Pesona Hangzhou Jadi Magnet Gaet Wisatawan Indonesia

oleh
IMG 3986

DIKENAL sebagai jendela peradaban Tiongkok yang telah eksis selama berabad-abad, Hangzhou, ibu kota provinsi Zhejiang, semakin agresif menarik arus kunjungan wisatawan global, termasuk wisatawan Indonesia.

Menurut data BPS, Tiongkok terus berada di jajaran lima besar destinasi utama bagi wisatawan Indonesia. Lebih dari 300 ribu wisatawan nasional telah berkunjung ke Tiongkok pada Semester I-2025, mencakup sekitar 5,6% dari total perjalanan WNI ke luar negeri.

   

Dinas Kebudayaan, Radio, Televisi, dan Pariwisata Hangzhou mempromosikan pesona daerahnya demi menggaet minat wisatawan Indonesia. Hal ini tecermin dari penerbitan Prangko Bersama Indonesia-Tiongkok pada Agustus 2025 dalam rangka 75 tahun hubungan bilateral kedua negara.

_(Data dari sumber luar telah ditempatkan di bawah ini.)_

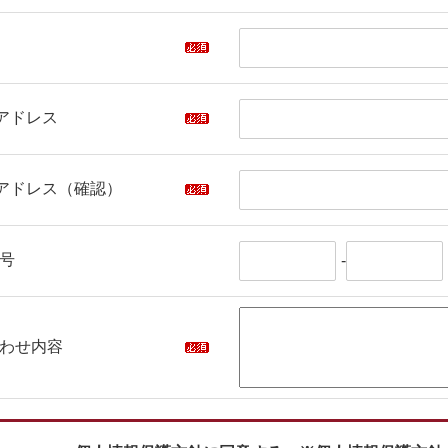
アドレス
アドレス（確認）
号
-
わせ内容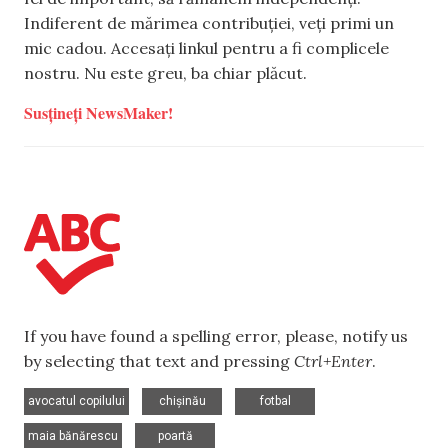
Indiferent de mărimea contribuției, veți primi un
mic cadou. Accesați linkul pentru a fi complicele
nostru. Nu este greu, ba chiar plăcut.
Susțineți NewsMaker!
If you have found a spelling error, please, notify us
by selecting that text and pressing
Ctrl+Enter
.
,
,
,
avocatul copilului
chișinău
fotbal
,
maia bănărescu
poartă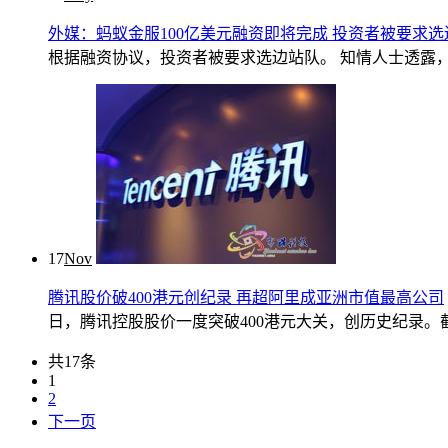
外媒：蚂蚁金服100亿美元融资即将完成 投资者被要求选
根据融资协议，投资者被要求选边站队。 知情人士透露，蚂蚁
17
Nov
腾讯股价破400港元创纪录 再超阿里成亚洲市值最高公司
日，腾讯控股股价一度突破400港元大关，创历史纪录。截止发稿
共17条
1
2
下一页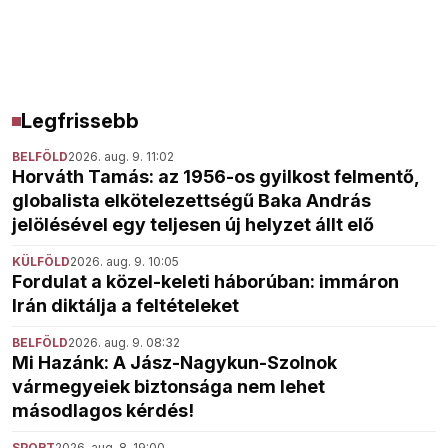
Legfrissebb
BELFÖLD
2026. aug. 9. 11:02
Horváth Tamás: az 1956-os gyilkost felmentő,
globalista elkötelezettségű Baka András
jelölésével egy teljesen új helyzet állt elő
KÜLFÖLD
2026. aug. 9. 10:05
Fordulat a közel-keleti háborúban: immáron
Irán diktálja a feltételeket
BELFÖLD
2026. aug. 9. 08:32
Mi Hazánk: A Jász-Nagykun-Szolnok
vármegyeiek biztonsága nem lehet
másodlagos kérdés!
SPORT
2026. aug. 8. 19:00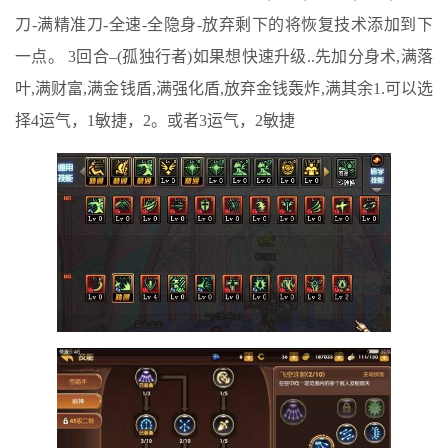
刀-满精准刀-全速-全隐身-放弃剩下的将恢复技术添加到下
一点。 3回合–(孤独行者)如果想快速升级..先加分身术,满落
叶,满财富,满金钱盾,满强化盾,放弃金钱轰炸,满其余1.可以选
择4运气，1敏捷，2。或者3运气，2敏捷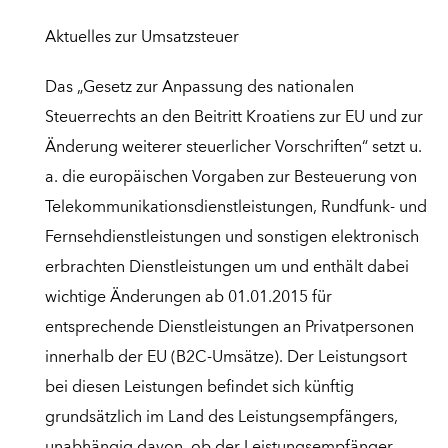
Aktuelles zur Umsatzsteuer
Das „Gesetz zur Anpassung des nationalen
Steuerrechts an den Beitritt Kroatiens zur EU und zur
Änderung weiterer steuerlicher Vorschriften“ setzt u.
a. die europäischen Vorgaben zur Besteuerung von
Telekommunikationsdienstleistungen, Rundfunk- und
Fernsehdienstleistungen und sonstigen elektronisch
erbrachten Dienstleistungen um und enthält dabei
wichtige Änderungen ab 01.01.2015 für
entsprechende Dienstleistungen an Privatpersonen
innerhalb der EU (B2C-Umsätze). Der Leistungsort
bei diesen Leistungen befindet sich künftig
grundsätzlich im Land des Leistungsempfängers,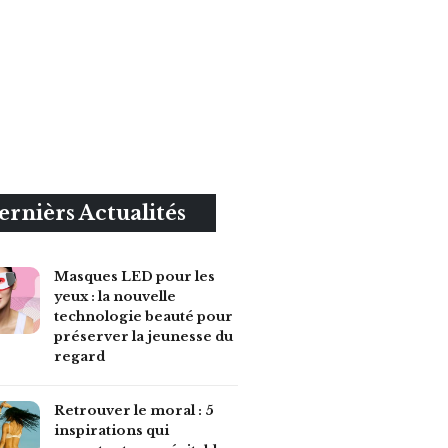
ernièrs Actualités
Masques LED pour les
yeux : la nouvelle
technologie beauté pour
préserver la jeunesse du
regard
Retrouver le moral : 5
inspirations qui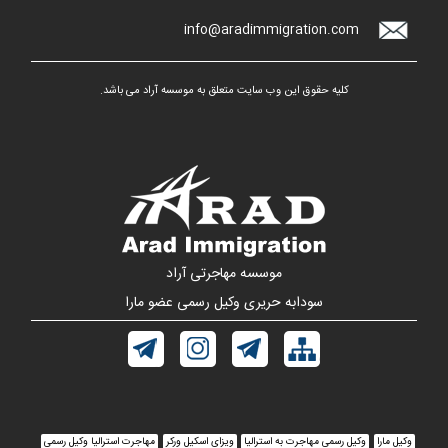
info@aradimmigration.com
کلیه حقوق این وب سایت متعلق به موسسه آراد می باشد.
موسسه مهاجرتی آراد
سودابه حریری وکیل رسمی عضو مارا
وکیل مارا
وکیل رسمی مهاجرت به استرالیا
ویزای اسکیل ورکر
مهاجرت استرالیا وکیل رسمی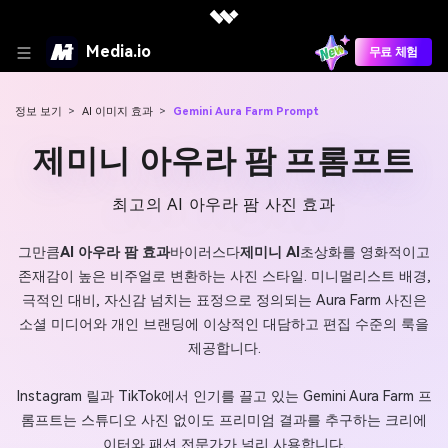
Media.io
무료 체험
정보 보기
>
AI 이미지 효과
>
Gemini Aura Farm Prompt
제미니 아우라 팜 프롬프트
최고의 AI 아우라 팜 사진 효과
그만큼
AI 아우라 팜 효과
바이러스다
제미니 AI
초상화를 영화적이고
존재감이 높은 비주얼로 변환하는 사진 스타일. 미니멀리스트 배경,
극적인 대비, 자신감 넘치는 표정으로 정의되는 Aura Farm 사진은
소셜 미디어와 개인 브랜딩에 이상적인 대담하고 편집 수준의 룩을
제공합니다.
Instagram 릴과 TikTok에서 인기를 끌고 있는 Gemini Aura Farm 프
롬프트는 스튜디오 사진 없이도 프리미엄 결과를 추구하는 크리에
이터와 패션 전문가가 널리 사용합니다.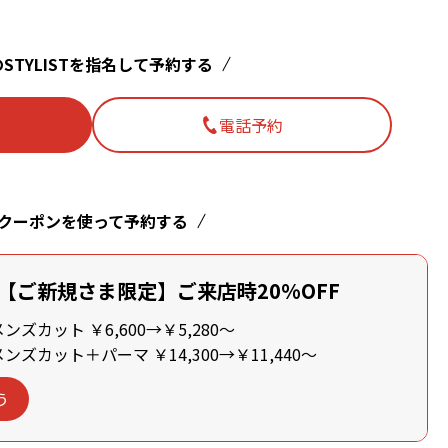
STYLISTを指名して予約する
電話予約
クーポンを使って予約する
【ご新規さま限定】ご来店時20%OFF
ズカット ￥6,600→￥5,280～
ズカット＋パーマ ￥14,300→￥11,440～
う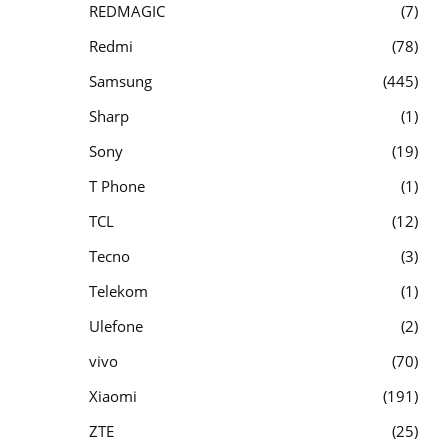
REDMAGIC
7
Redmi
78
Samsung
445
Sharp
1
Sony
19
T Phone
1
TCL
12
Tecno
3
Telekom
1
Ulefone
2
vivo
70
Xiaomi
191
ZTE
25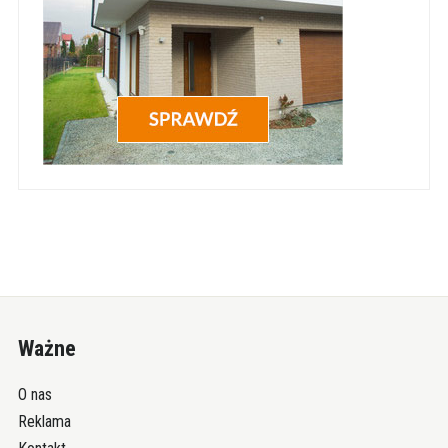
Ważne
O nas
Reklama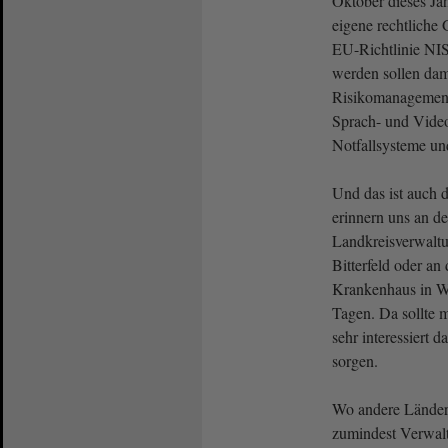
Oktober dieses Jah
eigene rechtliche
EU-Richtlinie NIS
werden sollen dam
Risikomanagement 
Sprach- und Vide
Notfallsysteme u
Und das ist auch 
erinnern uns an de
Landkreisverwaltu
Bitterfeld oder an
Krankenhaus in Wi
Tagen. Da sollte 
sehr interessiert d
sorgen.
Wo andere Länder 
zumindest Verwalt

Keindahan Danau Beratan, Bali, dan Danau Barat, Hangzhou, tampak menghiasi prangko edisi khusus tersebut.

Pesona Hangzhou terletak pada tiga Situs Warisan Dunia, masing-masing mewakili bab penting dalam sejarah dan kebudayaan Tiongkok. Lanskap Budaya Danau Barat, terwujud lewat “10 Pemandangan Danau Barat,” merupakan mahakarya estetika klasik Tiongkok yang melambangkan keselarasan hubungan manusia dan alam selama lebih dari 1.000 tahun.

Kanal Besar (Bagian Hangzhou), bagian dari jalur air buatan terpanjang dan tertua di dunia, menyimpan kisah kejayaan ekonomi masa lampau. Kawasan bersejarah ini berpadu dengan kehidupan kota modern.

Situs Arkeologi Kota Liangzhu juga menjadi cerminan dari sejarah peradaban Tiongkok yang berawal lebih dari 5.000 tahun lalu. Struktur kota yang monumental, sistem pengelolaan air yang maju, serta artefak giok yang indah menjadi bukti nyata asal-usul kuno Tiongkok. Dengan demikian, Hangzhou mendapat julukan “Kota Pertama Tiongkok.”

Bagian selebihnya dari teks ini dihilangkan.